Print out the data precisely as it appears here, with no pictures.
─── Provided information ───
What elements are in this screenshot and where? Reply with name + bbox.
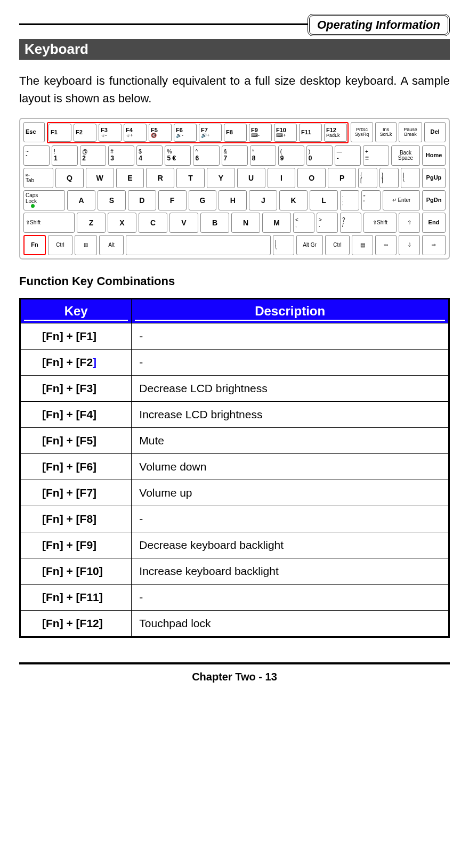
keyboard-row-3: CapsLockASDFGHJKL:;"'↵ EnterPgDn [23,190,446,210]
table-cell-key: [Fn] + [F2] [20,350,132,376]
key-space [126,235,271,255]
key-w: W [86,168,114,188]
header-badge: Operating Information [308,14,450,36]
table-cell-desc: - [132,506,449,532]
key-shift-left: ⇧Shift [23,213,75,233]
table-cell-key: [Fn] + [F4] [20,402,132,428]
table-cell-desc: - [132,585,449,611]
key-b: B [200,213,229,233]
table-row: [Fn] + [F1]- [20,323,449,350]
key-f1: F1 [48,124,71,142]
table-cell-desc: Increase keyboard backlight [132,558,449,585]
table-cell-key: [Fn] + [F11] [20,585,132,611]
key-q: Q [55,168,84,188]
table-row: [Fn] + [F2]- [20,350,449,376]
key-c: C [139,213,167,233]
keyboard-layout: Esc F1F2F3☼-F4☼+F5🔇F6🔉-F7🔊+F8F9⌨-F10⌨+F1… [19,118,450,259]
key--: —- [335,145,361,166]
key-f10: F10⌨+ [274,124,297,142]
key-4: $4 [136,145,163,166]
table-cell-desc: Volume up [132,480,449,506]
key-2: @2 [80,145,106,166]
key-end: End [422,213,446,233]
key-6: ^6 [193,145,219,166]
key-k: K [279,190,308,210]
key-ctrl-left: Ctrl [48,235,72,255]
key-f5: F5🔇 [149,124,172,142]
footer-rule [19,662,450,664]
key-punc: :; [340,190,359,210]
key-backslash: |\ [273,235,294,255]
key-g: G [189,190,217,210]
key-x: X [108,213,136,233]
key-m: M [262,213,291,233]
key-ctrl-right: Ctrl [325,235,350,255]
key-n: N [231,213,260,233]
intro-paragraph: The keyboard is functionally equivalent … [19,72,450,107]
table-cell-desc: - [132,350,449,376]
key-r: R [146,168,174,188]
key-i: I [268,168,296,188]
table-row: [Fn] + [F7]Volume up [20,480,449,506]
key-capslock: CapsLock [23,190,65,210]
key-s: S [98,190,126,210]
subheading: Function Key Combinations [19,274,450,288]
key-p: P [328,168,356,188]
key-bracket: }] [379,168,399,188]
keyboard-row-2: ⇤TabQWERTYUIOP{[}]|\PgUp [23,168,446,188]
key-punc: ?/ [340,213,361,233]
key-punc: "' [361,190,381,210]
key-arrow-right: ⇨ [422,235,446,255]
table-row: [Fn] + [F11]- [20,585,449,611]
key-1: !1 [52,145,78,166]
table-row: [Fn] + [F4]Increase LCD brightness [20,402,449,428]
key-punc: <, [293,213,314,233]
table-row: [Fn] + [F10]Increase keyboard backlight [20,558,449,585]
key-=: += [363,145,389,166]
key-f7: F7🔊+ [199,124,222,142]
table-cell-key: [Fn] + [F10] [20,558,132,585]
key-arrow-down: ⇩ [399,235,420,255]
key-arrow-up: ⇧ [399,213,420,233]
key-7: &7 [222,145,248,166]
table-row: [Fn] + [F5]Mute [20,428,449,454]
table-row: [Fn] + [F9]Decrease keyboard backlight [20,532,449,558]
table-cell-key: [Fn] + [F5] [20,428,132,454]
table-row: [Fn] + [F12]Touchpad lock [20,611,449,637]
table-row: [Fn] + [F8]- [20,506,449,532]
key-t: T [176,168,205,188]
key-pgdn: PgDn [422,190,446,210]
key-f8: F8 [224,124,247,142]
table-cell-desc: Decrease LCD brightness [132,376,449,402]
table-cell-key: [Fn] + [F1] [20,323,132,350]
key-f6: F6🔉- [174,124,197,142]
key-9: (9 [278,145,304,166]
key-fn: Fn [23,235,46,255]
key-punc: >. [317,213,338,233]
key-f11: F11 [299,124,322,142]
key-ins: Ins ScrLk [375,122,397,142]
key-f12: F12PadLk [324,124,347,142]
function-key-table: Key Description [Fn] + [F1]-[Fn] + [F2]-… [19,298,450,638]
table-cell-desc: Increase LCD brightness [132,402,449,428]
table-cell-key: [Fn] + [F3] [20,376,132,402]
key-bracket: {[ [358,168,377,188]
key-d: D [128,190,156,210]
key-e: E [116,168,144,188]
table-cell-desc: Decrease keyboard backlight [132,532,449,558]
key-esc: Esc [23,122,45,142]
key-pause: Pause Break [399,122,422,142]
key-z: Z [77,213,106,233]
key-3: #3 [108,145,134,166]
keyboard-row-1: ~`!1@2#3$4%5 €^6&7*8(9)0—-+=BackSpaceHom… [23,145,446,166]
key-bracket: |\ [401,168,420,188]
table-row: [Fn] + [F3]Decrease LCD brightness [20,376,449,402]
key-backspace: BackSpace [391,145,420,166]
table-cell-key: [Fn] + [F9] [20,532,132,558]
key-f2: F2 [74,124,96,142]
key-o: O [297,168,326,188]
key-enter: ↵ Enter [383,190,420,210]
key-h: H [219,190,247,210]
table-header-desc: Description [132,299,449,323]
key-y: Y [207,168,235,188]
───
*Answer space:*
What elements are in this screenshot and where? Reply with name + bbox.
keyboard-row-3: CapsLockASDFGHJKL:;"'↵ EnterPgDn [23,190,446,210]
table-cell-key: [Fn] + [F2] [20,350,132,376]
key-space [126,235,271,255]
key-w: W [86,168,114,188]
header-badge: Operating Information [308,14,450,36]
table-cell-desc: - [132,506,449,532]
key-shift-left: ⇧Shift [23,213,75,233]
table-cell-key: [Fn] + [F4] [20,402,132,428]
table-cell-desc: - [132,585,449,611]
key-b: B [200,213,229,233]
table-row: [Fn] + [F1]- [20,323,449,350]
key-f1: F1 [48,124,71,142]
table-cell-desc: Increase keyboard backlight [132,558,449,585]
table-cell-key: [Fn] + [F11] [20,585,132,611]
key-q: Q [55,168,84,188]
table-row: [Fn] + [F2]- [20,350,449,376]
key-c: C [139,213,167,233]
keyboard-layout: Esc F1F2F3☼-F4☼+F5🔇F6🔉-F7🔊+F8F9⌨-F10⌨+F1… [19,118,450,259]
key--: —- [335,145,361,166]
key-f10: F10⌨+ [274,124,297,142]
key-4: $4 [136,145,163,166]
table-cell-desc: Volume up [132,480,449,506]
key-2: @2 [80,145,106,166]
key-end: End [422,213,446,233]
key-6: ^6 [193,145,219,166]
key-k: K [279,190,308,210]
key-ctrl-left: Ctrl [48,235,72,255]
key-f5: F5🔇 [149,124,172,142]
footer-rule [19,662,450,664]
key-punc: :; [340,190,359,210]
key-backslash: |\ [273,235,294,255]
key-g: G [189,190,217,210]
key-x: X [108,213,136,233]
key-m: M [262,213,291,233]
key-ctrl-right: Ctrl [325,235,350,255]
key-n: N [231,213,260,233]
intro-paragraph: The keyboard is functionally equivalent … [19,72,450,107]
table-cell-desc: - [132,350,449,376]
key-r: R [146,168,174,188]
key-i: I [268,168,296,188]
table-row: [Fn] + [F7]Volume up [20,480,449,506]
key-capslock: CapsLock [23,190,65,210]
key-s: S [98,190,126,210]
subheading: Function Key Combinations [19,274,450,288]
key-p: P [328,168,356,188]
key-bracket: }] [379,168,399,188]
keyboard-row-2: ⇤TabQWERTYUIOP{[}]|\PgUp [23,168,446,188]
key-punc: ?/ [340,213,361,233]
key-punc: "' [361,190,381,210]
key-arrow-right: ⇨ [422,235,446,255]
table-row: [Fn] + [F11]- [20,585,449,611]
key-1: !1 [52,145,78,166]
table-row: [Fn] + [F4]Increase LCD brightness [20,402,449,428]
key-punc: <, [293,213,314,233]
table-row: [Fn] + [F10]Increase keyboard backlight [20,558,449,585]
key-=: += [363,145,389,166]
key-f7: F7🔊+ [199,124,222,142]
table-cell-key: [Fn] + [F10] [20,558,132,585]
key-arrow-down: ⇩ [399,235,420,255]
key-arrow-up: ⇧ [399,213,420,233]
key-7: &7 [222,145,248,166]
table-row: [Fn] + [F5]Mute [20,428,449,454]
table-row: [Fn] + [F9]Decrease keyboard backlight [20,532,449,558]
table-cell-key: [Fn] + [F5] [20,428,132,454]
table-row: [Fn] + [F12]Touchpad lock [20,611,449,637]
table-row: [Fn] + [F8]- [20,506,449,532]
key-t: T [176,168,205,188]
key-pgdn: PgDn [422,190,446,210]
key-f8: F8 [224,124,247,142]
table-cell-desc: Decrease LCD brightness [132,376,449,402]
table-cell-key: [Fn] + [F1] [20,323,132,350]
key-f6: F6🔉- [174,124,197,142]
key-9: (9 [278,145,304,166]
key-fn: Fn [23,235,46,255]
key-punc: >. [317,213,338,233]
key-f11: F11 [299,124,322,142]
key-ins: Ins ScrLk [375,122,397,142]
key-f12: F12PadLk [324,124,347,142]
function-key-table: Key Description [Fn] + [F1]-[Fn] + [F2]-… [19,298,450,638]
table-cell-desc: Increase LCD brightness [132,402,449,428]
table-cell-key: [Fn] + [F3] [20,376,132,402]
key-bracket: {[ [358,168,377,188]
key-d: D [128,190,156,210]
key-e: E [116,168,144,188]
table-cell-desc: Decrease keyboard backlight [132,532,449,558]
key-esc: Esc [23,122,45,142]
key-pause: Pause Break [399,122,422,142]
key-z: Z [77,213,106,233]
key-3: #3 [108,145,134,166]
keyboard-row-1: ~`!1@2#3$4%5 €^6&7*8(9)0—-+=BackSpaceHom… [23,145,446,166]
key-bracket: |\ [401,168,420,188]
table-row: [Fn] + [F3]Decrease LCD brightness [20,376,449,402]
key-backspace: BackSpace [391,145,420,166]
table-cell-key: [Fn] + [F9] [20,532,132,558]
key-f2: F2 [74,124,96,142]
key-o: O [297,168,326,188]
key-enter: ↵ Enter [383,190,420,210]
key-h: H [219,190,247,210]
table-header-desc: Description [132,299,449,323]
key-y: Y [207,168,235,188]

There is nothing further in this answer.